> The problem
The entries are to be written out word for word, with their images left out.

> Task inputs
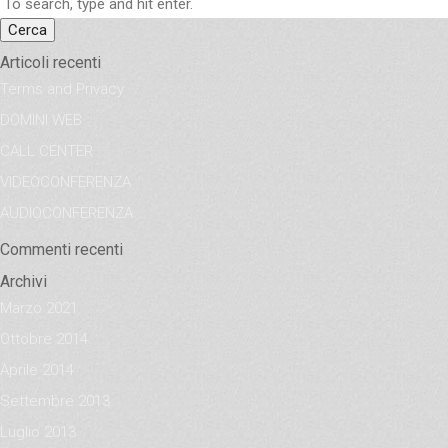
Cerca
Articoli recenti
Terms and Privacy
DOMINI WEB
CALL CENTER
VIDEOCONFERENZA
AUDIOCONFERENZA
Commenti recenti
Archivi
Marzo 2021
Ottobre 2014
Aprile 2014
Settembre 2013
Luglio 2013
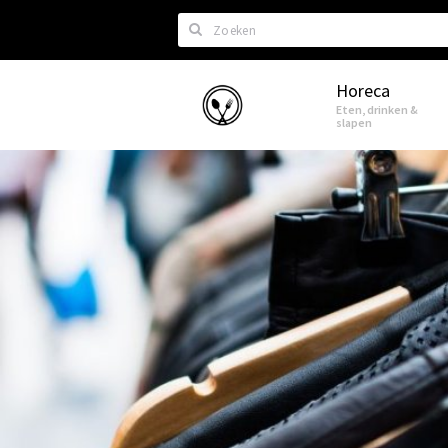
Zoeken
Horeca
Eindhoven
Eten, drinken &
slapen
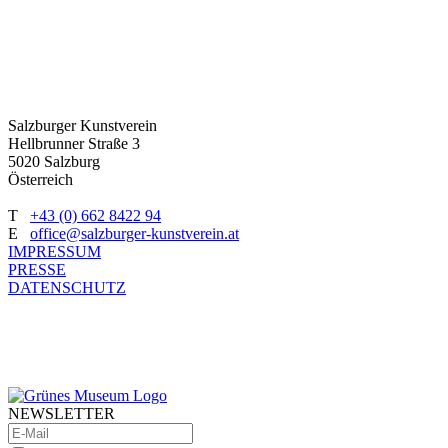
Salzburger Kunstverein
Hellbrunner Straße 3
5020 Salzburg
Österreich
T
+43 (0) 662 8422 94
E
office@salzburger-kunstverein.at
IMPRESSUM
PRESSE
DATENSCHUTZ
NEWSLETTER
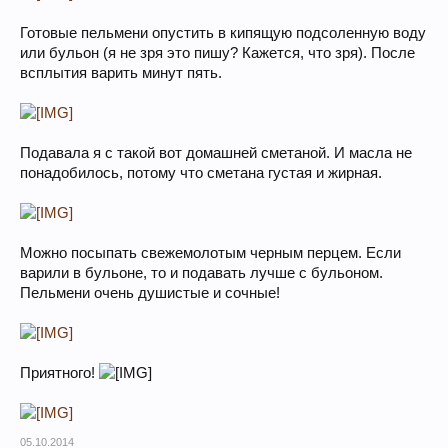
Готовые пельмени опустить в кипящую подсоленную воду
или бульон (я не зря это пишу? Кажется, что зря). После
всплытия варить минут пять.
Подавала я с такой вот домашней сметаной. И масла не
понадобилось, потому что сметана густая и жирная.
Можно посыпать свежемолотым черным перцем. Если
варили в бульоне, то и подавать лучше с бульоном.
Пельмени очень душистые и сочные!
Приятного!
05.10.2014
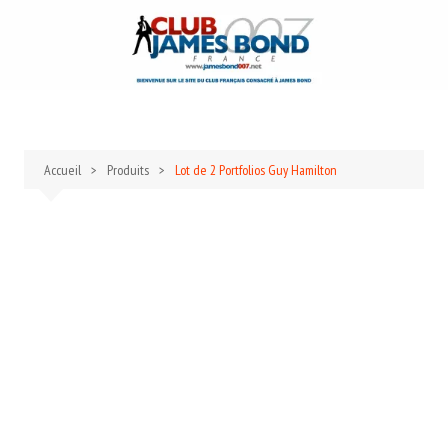
Aller
au
contenu
Accueil
Produits
Lot de 2 Portfolios Guy Hamilton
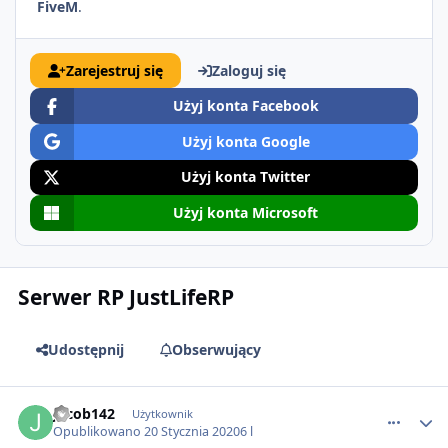
FiveM
.
Zarejestruj się
Zaloguj się
Użyj konta Facebook
Użyj konta Google
Użyj konta Twitter
Użyj konta Microsoft
Serwer RP JustLifeRP
Udostępnij
Obserwujący
comment_55821
Jacob142
Użytkownik
Opublikowano
20 Stycznia 2020
6 l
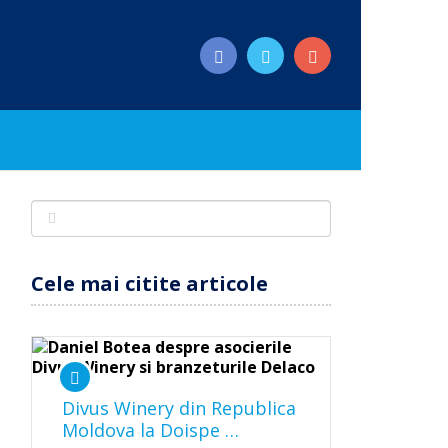
Cele mai citite articole
Divus Winery din Republica
Moldova la Doispe …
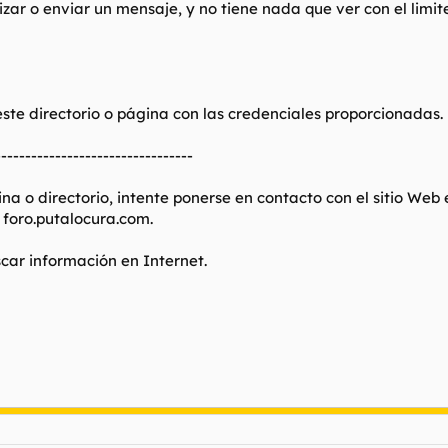
izar o enviar un mensaje, y no tiene nada que ver con el limi
te directorio o página con las credenciales proporcionadas.
---------------------------------
na o directorio, intente ponerse en contacto con el sitio Web
 foro.putalocura.com.
car información en Internet.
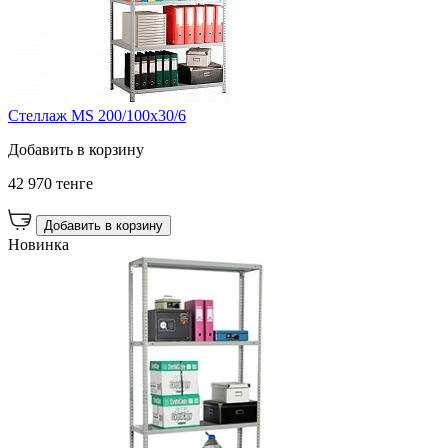
Стеллаж MS 200/100х30/6
Добавить в корзину
42 970 тенге
Добавить в корзину
Новинка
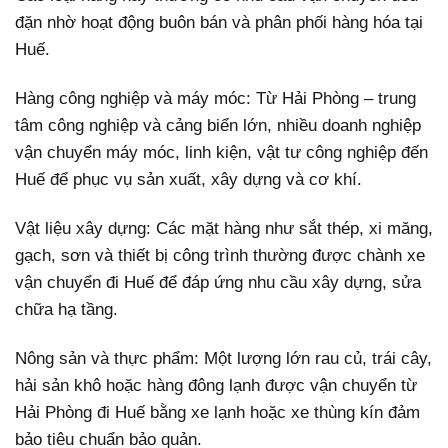
đặn nhờ hoạt động buôn bán và phân phối hàng hóa tại
Huế.
Hàng công nghiệp và máy móc: Từ Hải Phòng – trung
tâm công nghiệp và cảng biển lớn, nhiều doanh nghiệp
vận chuyển máy móc, linh kiện, vật tư công nghiệp đến
Huế để phục vụ sản xuất, xây dựng và cơ khí.
Vật liệu xây dựng: Các mặt hàng như sắt thép, xi măng,
gạch, sơn và thiết bị công trình thường được chành xe
vận chuyển đi Huế để đáp ứng nhu cầu xây dựng, sửa
chữa hạ tầng.
Nông sản và thực phẩm: Một lượng lớn rau củ, trái cây,
hải sản khô hoặc hàng đông lạnh được vận chuyển từ
Hải Phòng đi Huế bằng xe lạnh hoặc xe thùng kín đảm
bảo tiêu chuẩn bảo quản.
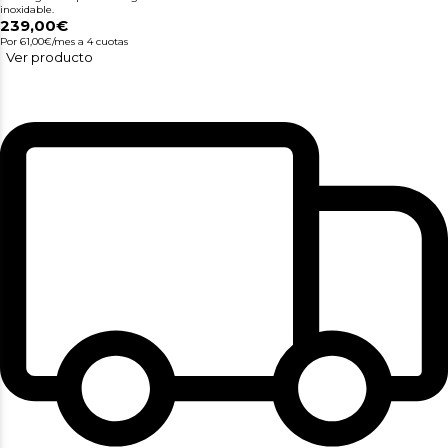
inoxidable.
239,00€
Por 61,00€/mes
a 4 cuotas
Ver producto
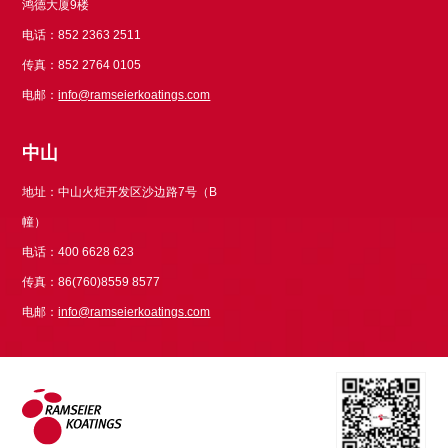
鸿德大厦9楼
电话：852 2363 2511
传真：852 2764 0105
电邮：
info@ramseierkoatings.com
中山
地址：中山火炬开发区沙边路7号（B
幢）
电话：400 6628 623
传真：86(760)8559 8577
电邮：
info@ramseierkoatings.com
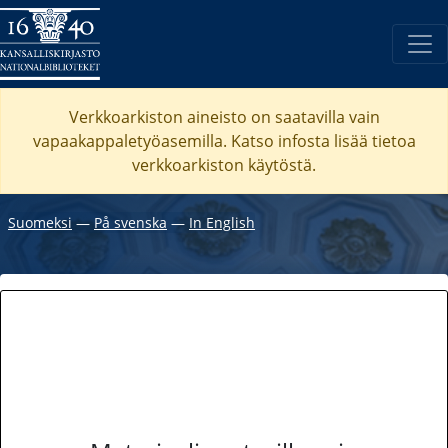
Verkkoarkiston aineisto on saatavilla vain
vapaakappaletyöasemilla. Katso
infosta
lisää tietoa
verkkoarkiston käytöstä.
Suomeksi
―
På svenska
―
In English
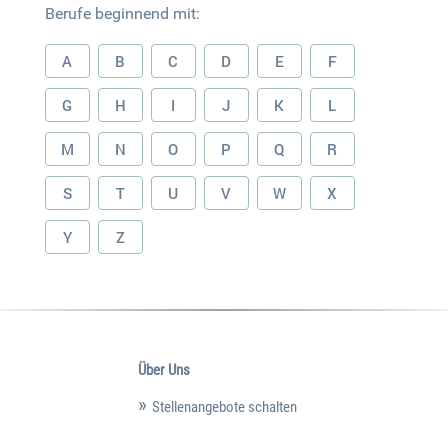
Berufe beginnend mit:
A
B
C
D
E
F
G
H
I
J
K
L
M
N
O
P
Q
R
S
T
U
V
W
X
Y
Z
Über Uns
Stellenangebote schalten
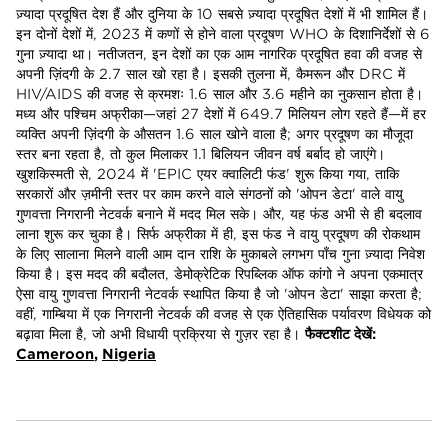
ज़्यादा प्रदूषित देश हैं और दुनिया के 10 सबसे ज़्यादा प्रदूषित देशों में भी शामिल हैं।
इन दोनों देशों में, 2023 में कणों से होने वाला प्रदूषण WHO के दिशानिर्देशों से 6
गुना ज़्यादा था। नतीजतन, इन देशों का एक आम नागरिक प्रदूषित हवा की वजह से
अपनी ज़िंदगी के 2.7 साल खो रहा है। इसकी तुलना में, कैमरून और DRC में
HIV/AIDS की वजह से क्रमशः 1.6 साल और 3.6 महीने का नुकसान होता है।
मध्य और पश्चिम अफ्रीका—जहां 27 देशों में 649.7 मिलियन लोग रहते हैं—में हर
व्यक्ति अपनी ज़िंदगी के औसतन 1.6 साल खोने वाला है; अगर प्रदूषण का मौजूदा
स्तर बना रहता है, तो कुल मिलाकर 1.1 बिलियन जीवन वर्ष बर्बाद हो जाएंगे।
खुशकिस्मती से, 2024 में 'EPIC एयर क्वालिटी फंड' शुरू किया गया, ताकि
सरकारों और ज़मीनी स्तर पर काम करने वाले संगठनों को 'ओपन डेटा' वाले वायु
गुणवत्ता निगरानी नेटवर्क बनाने में मदद मिल सके। और, यह फंड अभी से ही बदलाव
लाना शुरू कर चुका है। सिर्फ अफ्रीका में ही, इस फंड ने वायु प्रदूषण की रोकथाम
के लिए सालाना मिलने वाली आम दान राशि के मुकाबले लगभग पाँच गुना ज़्यादा निवेश
किया है। इस मदद की बदौलत, डेमोक्रेटिक रिपब्लिक ऑफ कांगो ने अपना एकमात्र
ऐसा वायु गुणवत्ता निगरानी नेटवर्क स्थापित किया है जो 'ओपन डेटा' साझा करता है;
वहीं, गाम्बिया में एक निगरानी नेटवर्क की वजह से एक ऐतिहासिक पर्यावरण विधेयक को
बढ़ावा मिला है, जो अभी विधायी प्रक्रिया से गुज़र रहा है।
फैक्टशीट देखें:
Cameroon
,
Nigeria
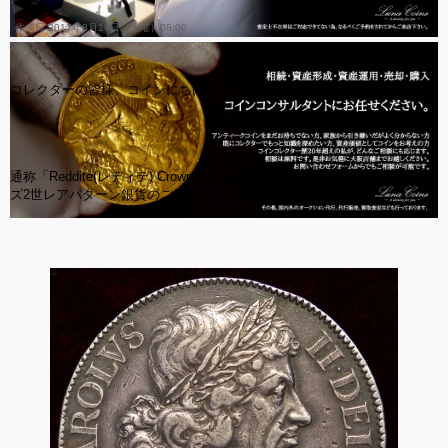
作成日 2017年8月19日（土曜）08:00
コレクターの皆様、コインにちは。ルナコインの辻でございます。
通称「Reddite(レディテ) Crown」と呼ばれる、ESCでR5指定のチャール
ズ2世レアパターン銀貨のご紹介です。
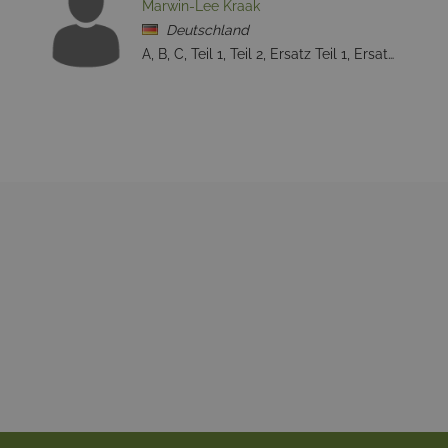
Marwin-Lee Kraak
Deutschland
A, B, C, Teil 1, Teil 2, Ersatz Teil 1, Ersatz Teil 2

> Written solution
Cerca
Articoli recenti
Terms and Privacy
DOMINI WEB
CALL CENTER
VIDEOCONFERENZA
AUDIOCONFERENZA
Commenti recenti
Archivi
Marzo 2021
Ottobre 2014
Aprile 2014
Settembre 2013
Luglio 2013
Zoeken
Horeca
Eindhoven
Eten, drinken &
slapen
Salzburger Kunstverein
Hellbrunner Straße 3
5020 Salzburg
Österreich
T
+43 (0) 662 8422 94
E
office@salzburger-kunstverein.at
IMPRESSUM
PRESSE
DATENSCHUTZ
NEWSLETTER
Готовые пельмени опустить в кипящую подсоленную воду
или бульон (я не зря это пишу? Кажется, что зря). После
всплытия варить минут пять.
Подавала я с такой вот домашней сметаной. И масла не
понадобилось, потому что сметана густая и жирная.
Можно посыпать свежемолотым черным перцем. Если
варили в бульоне, то и подавать лучше с бульоном.
Пельмени очень душистые и сочные!
Приятного!
05.10.2014
Aller
au
contenu
Accueil
Produits
Lot de 2 Portfolios Guy Hamilton
FiveM
.
Zarejestruj się
Zaloguj się
Użyj konta Facebook
Użyj konta Google
Użyj konta Twitter
Użyj konta Microsoft
Serwer RP JustLifeRP
Udostępnij
Obserwujący
comment_55821
Jacob142
Użytkownik
Opublikowano
20 Stycznia 2020
6 l
Cele mai citite articole
Divus Winery din Republica
Moldova la Doispe …
izar o enviar un mensaje, y no tiene nada que ver con el limi
te directorio o página con las credenciales proporcionadas.
---------------------------------
na o directorio, intente ponerse en contacto con el sitio Web
 foro.putalocura.com.
car información en Internet.
Стеллаж MS 200/100х30/6
Добавить в корзину
42 970 тенге
Добавить в корзину
Новинка
đặn nhờ hoạt động buôn bán và phân phối hàng hóa tại
Huế.
Hàng công nghiệp và máy móc: Từ Hải Phòng – trung
tâm công nghiệp và cảng biển lớn, nhiều doanh nghiệp
vận chuyển máy móc, linh kiện, vật tư công nghiệp đến
Huế để phục vụ sản xuất, xây dựng và cơ khí.
Vật liệu xây dựng: Các mặt hàng như sắt thép, xi măng,
gạch, sơn và thiết bị công trình thường được chành xe
vận chuyển đi Huế để đáp ứng nhu cầu xây dựng, sửa
chữa hạ tầng.
Nông sản và thực phẩm: Một lượng lớn rau củ, trái cây,
hải sản khô hoặc hàng đông lạnh được vận chuyển từ
Hải Phòng đi Huế bằng xe lạnh hoặc xe thùng kín đảm
bảo tiêu chuẩn bảo quản.
inoxidable.
239,00€
Por 61,00€/mes
a 4 cuotas
Ver producto
鸿德大厦9楼
电话：852 2363 2511
传真：852 2764 0105
电邮：
info@ramseierkoatings.com
中山
地址：中山火炬开发区沙边路7号（B
幢）
电话：400 6628 623
传真：86(760)8559 8577
电邮：
info@ramseierkoatings.com
Verkkoarkiston aineisto on saatavilla vain
vapaakappaletyöasemilla. Katso
infosta
lisää tietoa
verkkoarkiston käytöstä.
Suomeksi
―
På svenska
―
In English
Berufe beginnend mit:
A
B
C
D
E
F
G
H
I
J
K
L
M
N
O
P
Q
R
S
T
U
V
W
X
Y
Z
Über Uns
Stellenangebote schalten
ज़्यादा प्रदूषित देश हैं और दुनिया के 10 सबसे ज़्यादा प्रदूषित देशों में भी शामिल हैं।
इन दोनों देशों में, 2023 में कणों से होने वाला प्रदूषण WHO के दिशानिर्देशों से 6
गुना ज़्यादा था। नतीजतन, इन देशों का एक आम नागरिक प्रदूषित हवा की वजह से
अपनी ज़िंदगी के 2.7 साल खो रहा है। इसकी तुलना में, कैमरून और DRC में
HIV/AIDS की वजह से क्रमशः 1.6 साल और 3.6 महीने का नुकसान होता है।
मध्य और पश्चिम अफ्रीका—जहां 27 देशों में 649.7 मिलियन लोग रहते हैं—में हर
व्यक्ति अपनी ज़िंदगी के औसतन 1.6 साल खोने वाला है; अगर प्रदूषण का मौजूदा
स्तर बना रहता है, तो कुल मिलाकर 1.1 बिलियन जीवन वर्ष बर्बाद हो जाएंगे।
खुशकिस्मती से, 2024 में 'EPIC एयर क्वालिटी फंड' शुरू किया गया, ताकि
सरकारों और ज़मीनी स्तर पर काम करने वाले संगठनों को 'ओपन डेटा' वाले वायु
गुणवत्ता निगरानी नेटवर्क बनाने में मदद मिल सके। और, यह फंड अभी से ही बदलाव
लाना शुरू कर चुका है। सिर्फ अफ्रीका में ही, इस फंड ने वायु प्रदूषण की रोकथाम
के लिए सालाना मिलने वाली आम दान राशि के मुकाबले लगभग पाँच गुना ज़्यादा निवेश
किया है। इस मदद की बदौलत, डेमोक्रेटिक रिपब्लिक ऑफ कांगो ने अपना एकमात्र
ऐसा वायु गुणवत्ता निगरानी नेटवर्क स्थापित किया है जो 'ओपन डेटा' साझा करता है;
वहीं, गाम्बिया में एक निगरानी नेटवर्क की वजह से एक ऐतिहासिक पर्यावरण विधेयक को
बढ़ावा मिला है, जो अभी विधायी प्रक्रिया से गुज़र रहा है।
फैक्टशीट देखें:
Cameroon
,
Nigeria
作成日 2017年8月19日（土曜）08:00
コレクターの皆様、コインにちは。ルナコインの辻でございます。
通称「Reddite(レディテ) Crown」と呼ばれる、ESCでR5指定のチャール
ズ2世レアパターン銀貨のご紹介です。
Marwin-Lee Kraak
Deutschland
A, B, C, Teil 1, Teil 2, Ersatz Teil 1, Ersatz Teil 2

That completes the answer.